MRGen: Diffusion-based Controllable Data Engine for MRI Segmentation towards Unannotated Modalities
Haoning Wu, Ziheng Zhao, Ya Zhang, Weidi Xie, Yanfeng Wang
2024-12-06

Summary
This paper talks about MRGen, a new method for improving MRI segmentation by generating synthetic data for medical images that lack annotations, making it easier to train models without needing extensive labeled data.
What's the problem?
Medical image segmentation is crucial for diagnosing and treating patients, but there aren't enough annotated images (images with labels that indicate specific features) available, especially for certain types of MRI scans. This scarcity makes it difficult to develop accurate segmentation models that can identify different parts of the body in MRI images.
What's the solution?
The authors created a large dataset called MedGen-1M, which includes various radiology images along with some annotations.
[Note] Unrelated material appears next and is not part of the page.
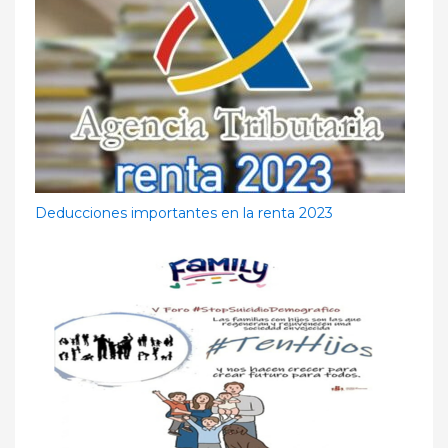
Deducciones importantes en la renta 2023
They developed MRGen, a diffusion-based data engine that generates synthetic MRI images based on text prompts and existing masks. This allows the model to create training samples for MRI modalities that don’t have enough annotations, helping improve the performance of segmentation models even when they are trained on unannotated data.
Why it matters?
This research is important because it addresses the lack of annotated medical images, which can hinder the development of effective diagnostic tools. By enabling the generation of synthetic training data, MRGen can help improve the accuracy and reliability of MRI segmentation models, ultimately leading to better patient care and outcomes in medical imaging.
Abstract
Medical image segmentation has recently demonstrated impressive progress with deep neural networks, yet the heterogeneous modalities and scarcity of mask annotations limit the development of segmentation models on unannotated modalities. This paper investigates a new paradigm for leveraging generative models in medical applications: controllably synthesizing data for unannotated modalities, without requiring registered data pairs. Specifically, we make the following contributions in this paper: (i) we collect and curate a large-scale radiology image-text dataset, MedGen-1M, comprising modality labels, attributes, region, and organ information, along with a subset of organ mask annotations, to support research in controllable medical image generation; (ii) we propose a diffusion-based data engine, termed MRGen, which enables generation conditioned on text prompts and masks, synthesizing MR images for diverse modalities lacking mask annotations, to train segmentation models on unannotated modalities; (iii) we conduct extensive experiments across various modalities, illustrating that our data engine can effectively synthesize training samples and extend MRI segmentation towards unannotated modalities.